Шадрин решил смягчить вину. Так было нужно.
— Посмотрим. Во всяком случае, нагоняй получит хороший. Ну, разумеется, не обойдется без штрафа. Это как наименьшая мера.
— А в тюрьму ее не посадят за это? Ведь сама я согласилась.
— Думаю, что нет. — И после некоторой паузы: — Она что, живет с вами в одном доме?
— Нет, рядом.
— В тринадцатом или в девятом? — спокойно, как само собой разумеющееся, спросил Шадрин.
— В девятом.
— У себя дома делала или у вас?
— У себя.
— Номер ее квартиры?
— Я у них в коридоре убираю.
— Так какой же номер квартиры? — Шадрин осторожно подбирался к цели.
— Пятнадцатая.
— Она одна живет или с семьей?
С каждым вопросом Шадрин все ближе и ближе подходил к главному — к фамилии абортистки.
— Как ее имя и отчество?
— Агриппина Павловна.
— Фамилия?
Спохватившись, Ведерникова смолкла и снова полезла в карман пиджака за платком.
— Гражданин следователь, сама я виновата… Сами мы, бабы, виноваты во всем! Вперед в ноги кланяемся, а потом жалуемся. Не могу я сказать ее фамилии, совесть моя не позволяет.
Фамилия Агриппины Павловны Шадрину была уже не нужна. Было все ясно: девятый дом, пятнадцатая квартира, Агриппина Павловна…
Голова Ведерниковой низко опустилась. Сквозь пепельно-сероватую кожу щек проступал еле заметный нездоровый румянец.
Теперь уже не ради выяснения истины (она уже была ему ясна), а просто из какого-то чисто следовательского самолюбия Шадрин хотел, чтобы допрашиваемая назвала фамилию абортистки.
— Что ж, тогда мы вместе с вами пройдем в дом девять в пятнадцатую квартиру. Фамилию Агриппины Павловны мы можем выяснить и в домоуправлении и от жильцов.
— Уж не ходите… Я сама скажу. Пишите… Староверова… — Плечи Ведерниковой задрожали. Она заплакала, уткнувшись в носовой платок.
— Что с вами, Лидия Петровна?
— Да как же так… Сама упросила, а тут выдала. Грех-то какой на душу приняла!
Шадрин успокоил Ведерникову, прочитал ей протокол допроса и дал подписать.
— Вот и все. Можете быть свободной.
Шадрин строго-настрого предупредил Ведерникову, чтобы она не смела ни в коем случае заходить к Староверовой, и что вести себя она должна так, как будто ничего не случилось.
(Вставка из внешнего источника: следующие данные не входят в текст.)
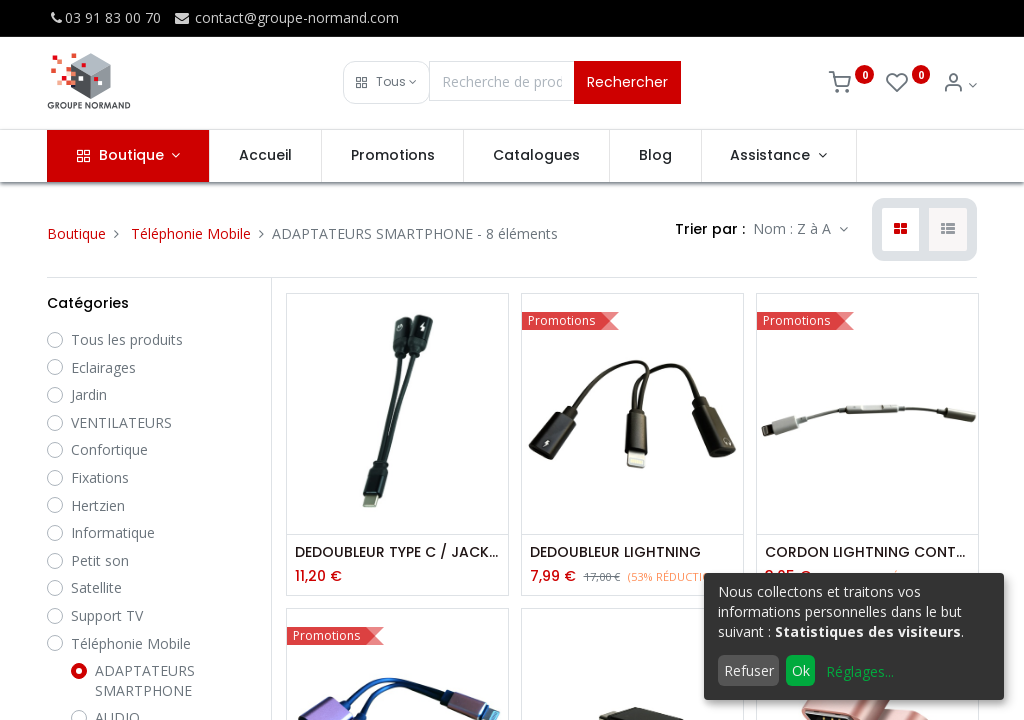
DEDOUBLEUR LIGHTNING (615, 552)
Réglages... (860, 671)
В противном случае за огласку она будет нести ответственность.
Допрашиваемая несколько раз робко кивнула головой и вышла из комнаты. Как только захлопнулась за ней дверь, Шадрин доложил о результатах допроса прокурору. Тут же было вынесено постановление об обыске гражданки Староверовой, к которой незамедлительно отправился оперативный работник из отделения милиции.
С двумя другими женщинами Шадрин бился больше часа. Несмотря ни на какие ухищрения и увертки следователя, обе они твердили одно и то же: никакого аборта они не делали, а всего-навсего тяжело подняли. Одна подняла кадушку с капустой, другая — двигала гардероб и вдруг почувствовала боль в пояснице. Напрасно читал им Шадрин заключения медицинских экспертиз, они отмахивались от документа, как от пугала, и твердили одно и то же.
Главным образом Шадрина смущало то, что вот уже несколько часов ему приходится говорить о вещах, которые претили всему его существу, которые казались ему омерзительно грязными и в его сознании лежали где-то там — за чертой приличного, нравственного. Но тут же он внутренне стыдил себя: «Подумаешь, кисейная барышня!.. Не то еще предстоит узнать впереди. Вот Бардюков обещал «подбросить» какое-то дело «с клубничкой»: «Там вообще, говорят, произошла такая варфоломеевская ночь, что ты, Шадрин, будешь краснеть, как помидор на горячей железной крыше».